In principle, nitrate is not harmful to humans. However, nitrate from food can already be converted into harmful nitrite in the food or by bacteria during the digestive process in the body. Nitrite is said to convert the blood pigment hemoglobin into methemoglobin, which expands the vessels and thus has a positive effect on blood pressure and can lower it. Adults can easily reform methemoglobin into hemoglobin.

However, infants and small children can be at risk because their bodies cannot carry out the conversion on their own. The oxygen is not transported sufficiently in the blood because the hemoglobin is missing. This can lead to an undersupply. This effect is also known as blue addiction, but cases only rarely occur in Germany.

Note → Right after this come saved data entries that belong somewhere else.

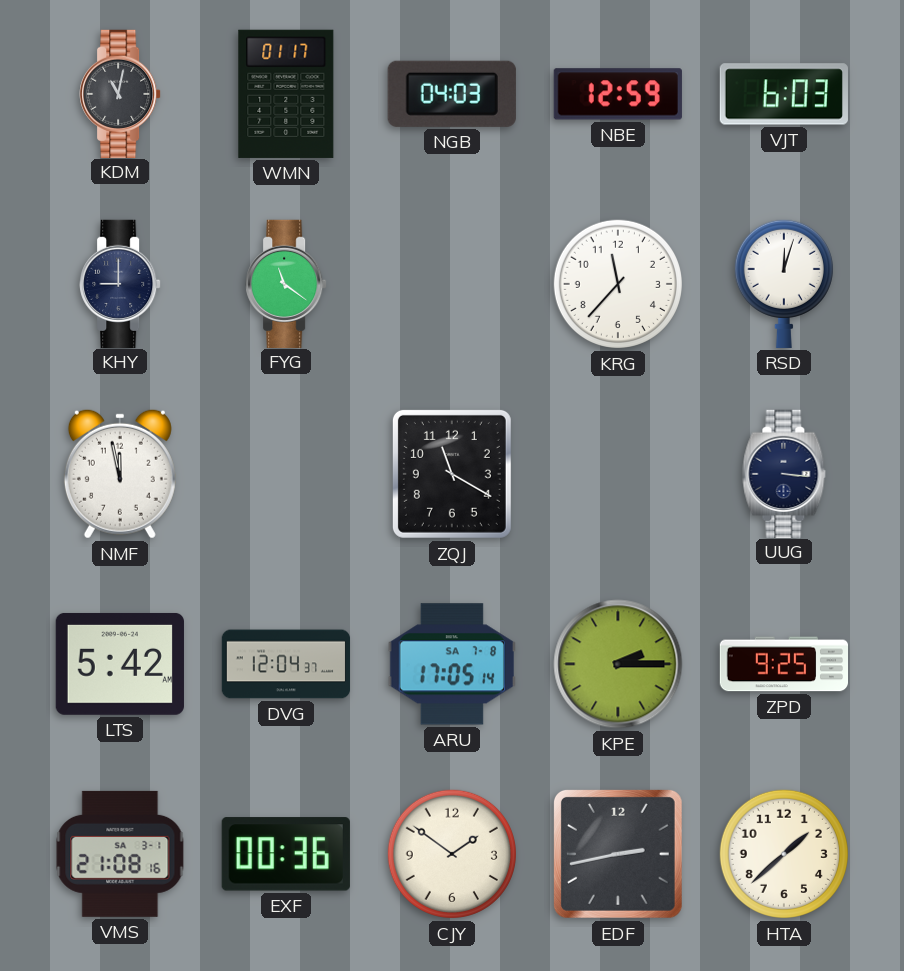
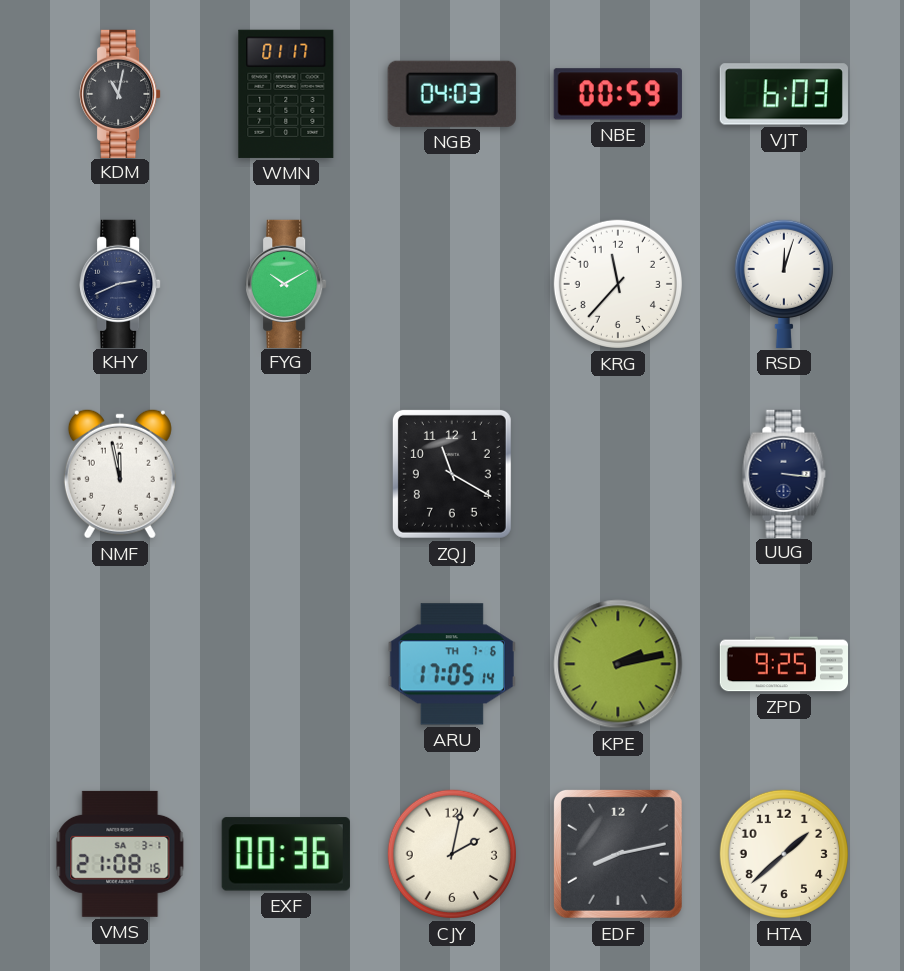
NBE: 12:59 -> 00:59
KHY: 9:00 -> 2:41
FYG: 11:21 -> 10:10
LTS: 5:42 -> none
DVG: 12:04 -> none
ARU date: SA 7-8 -> TH 7-6
KPE: 2:15 -> 2:13
CJY: 1:51 -> 2:02
EDF: 2:43 -> 8:13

In addition, the carcinogenic nitrosamine can also be formed from nitrite during the digestive process. This effect has so far been proven in animal experiments in particular. It is still unclear whether humans are also affected, since vitamin C and phytochemicals inhibit the development of nitrosamine. To be on the safe side, however, you should not consume excessive amounts of nitrate-rich foods.

Although beetroot contains more nitrate than other vegetables, it can provide the body with sufficient nutrients and have a positive effect on health, especially during the cold winter months.